Directions: Read the lines of the data below and retrieve those with "PIXMA".

─── Material for this task

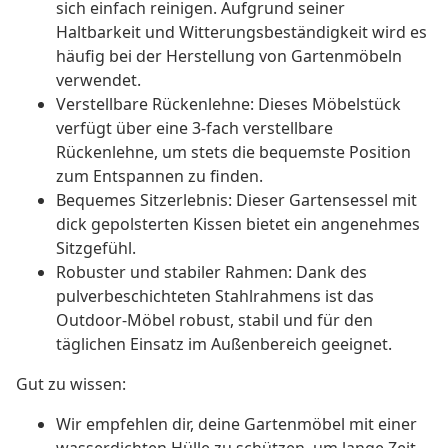
sich einfach reinigen. Aufgrund seiner
Haltbarkeit und Witterungsbeständigkeit wird es
häufig bei der Herstellung von Gartenmöbeln
verwendet.
Verstellbare Rückenlehne: Dieses Möbelstück
verfügt über eine 3-fach verstellbare
Rückenlehne, um stets die bequemste Position
zum Entspannen zu finden.
Bequemes Sitzerlebnis: Dieser Gartensessel mit
dick gepolsterten Kissen bietet ein angenehmes
Sitzgefühl.
Robuster und stabiler Rahmen: Dank des
pulverbeschichteten Stahlrahmens ist das
Outdoor-Möbel robust, stabil und für den
täglichen Einsatz im Außenbereich geeignet.
Gut zu wissen:
Wir empfehlen dir, deine Gartenmöbel mit einer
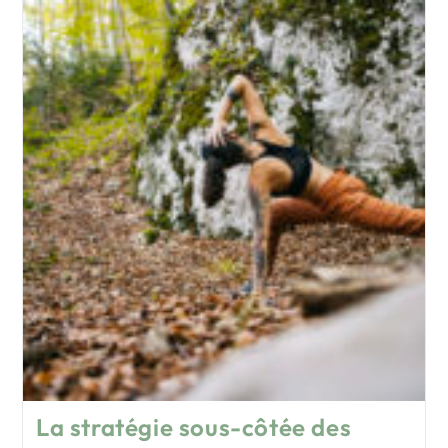
La stratégie sous-côtée des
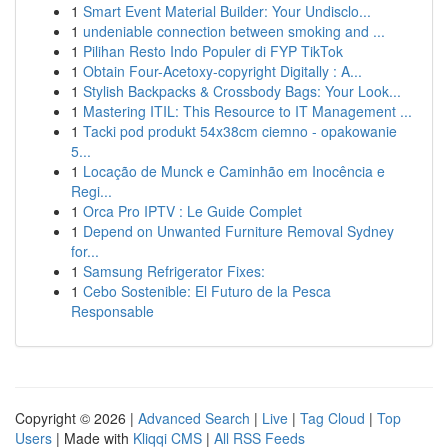
1
Smart Event Material Builder: Your Undisclo...
1
undeniable connection between smoking and ...
1
Pilihan Resto Indo Populer di FYP TikTok
1
Obtain Four-Acetoxy-copyright Digitally : A...
1
Stylish Backpacks & Crossbody Bags: Your Look...
1
Mastering ITIL: This Resource to IT Management ...
1
Tacki pod produkt 54x38cm ciemno - opakowanie
5...
1
Locação de Munck e Caminhão em Inocência e
Regi...
1
Orca Pro IPTV : Le Guide Complet
1
Depend on Unwanted Furniture Removal Sydney
for...
1
Samsung Refrigerator Fixes:
1
Cebo Sostenible: El Futuro de la Pesca
Responsable
Copyright © 2026 |
Advanced Search
|
Live
|
Tag Cloud
|
Top
Users
| Made with
Kliqqi CMS
|
All RSS Feeds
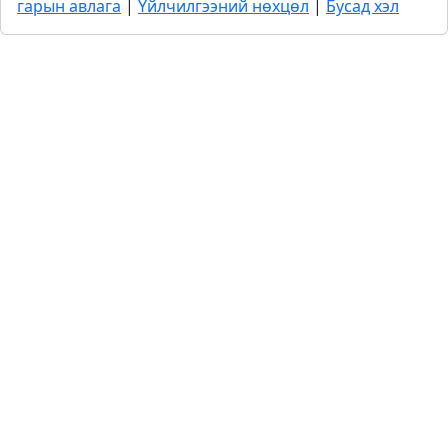
гарын авлага
|
Үйлчилгээний нөхцөл
|
Бусад хэл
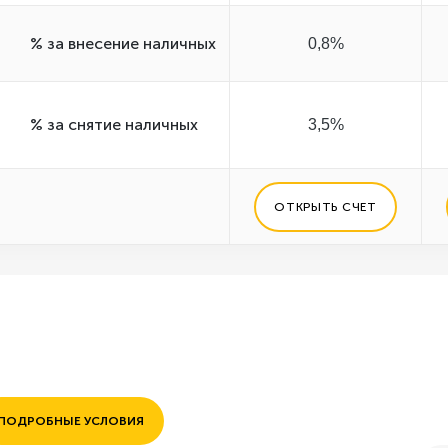
% за внесение наличных
0,8%
% за снятие наличных
3,5%
ОТКРЫТЬ СЧЕТ
ПОДРОБНЫЕ УСЛОВИЯ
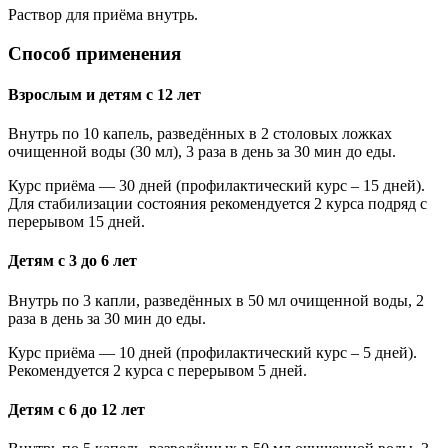
Раствор для приёма внутрь.
Способ применения
Взрослым и детям с 12 лет
Внутрь по 10 капель, разведённых в 2 столовых ложках
очищенной воды (30 мл), 3 раза в день за 30 мин до еды.
Курс приёма — 30 дней (профилактический курс – 15 дней).
Для стабилизации состояния рекомендуется 2 курса подряд с
перерывом 15 дней.
Детям с 3 до 6 лет
Внутрь по 3 капли, разведённых в 50 мл очищенной воды, 2
раза в день за 30 мин до еды.
Курс приёма — 10 дней (профилактический курс – 5 дней).
Рекомендуется 2 курса с перерывом 5 дней.
Детям с 6 до 12 лет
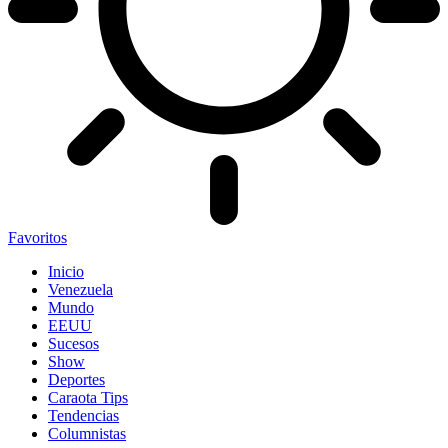
Favoritos
Inicio
Venezuela
Mundo
EEUU
Sucesos
Show
Deportes
Caraota Tips
Tendencias
Columnistas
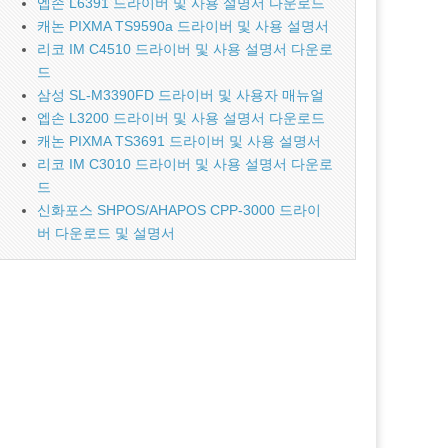
엡손 L6391 드라이버 및 사용 설명서 다운로드
캐논 PIXMA TS9590a 드라이버 및 사용 설명서
리코 IM C4510 드라이버 및 사용 설명서 다운로
드
삼성 SL-M3390FD 드라이버 및 사용자 매뉴얼
엡손 L3200 드라이버 및 사용 설명서 다운로드
캐논 PIXMA TS3691 드라이버 및 사용 설명서
리코 IM C3010 드라이버 및 사용 설명서 다운로
드
신화포스 SHPOS/AHAPOS CPP-3000 드라이
버 다운로드 및 설명서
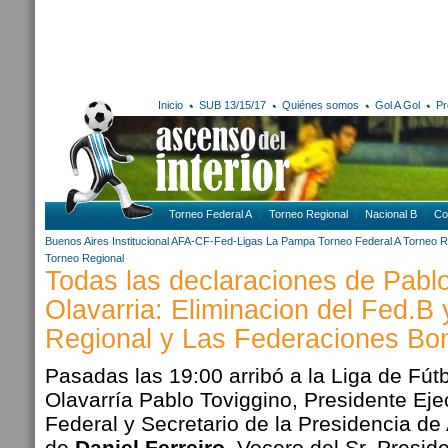
Inicio
SUB 13/15/17
Quiénes somos
Gol A Gol
Pr
Torneo Federal A
Torneo Regional
Nacional B
Co
Buenos Aires
Institucional AFA-CF-Fed-Ligas
La Pampa
Torneo Federal A
Torneo R
Torneo Regional
Todas las declaraciones de Pabl
Olavarria: Eliminacion del Fed.B 
Regional y Las Federaciones Bo
Pasadas las 19:00 arribó a la
Liga de Fút
Olavarría
Pablo Toviggino, Presidente Eje
Federal y Secretario de la Presidencia 
de
Daniel Ferreiro
, Vocero del Sr. Presid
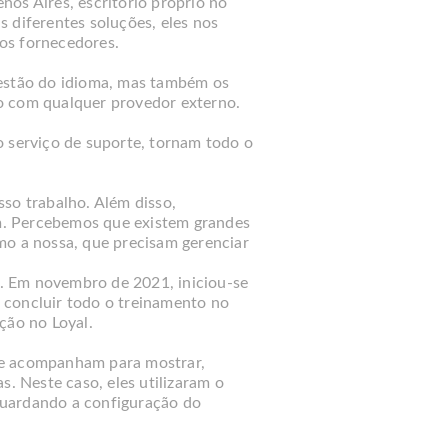
nos Aires, escritório próprio no
as diferentes soluções, eles nos
os fornecedores.
uestão do idioma, mas também os
o com qualquer provedor externo.
o serviço de suporte, tornam todo o
sso trabalho. Além disso,
têm. Percebemos que existem grandes
o a nossa, que precisam gerenciar
. Em novembro de 2021, iniciou-se
 concluir todo o treinamento no
ão no Loyal.
 e acompanham para mostrar,
s. Neste caso, eles utilizaram o
sguardando a configuração do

──────

Response for this exercise:
캐논 PIXMA TS9590a 드라이버 및 사용 설명서
캐논 PIXMA TS3691 드라이버 및 사용 설명서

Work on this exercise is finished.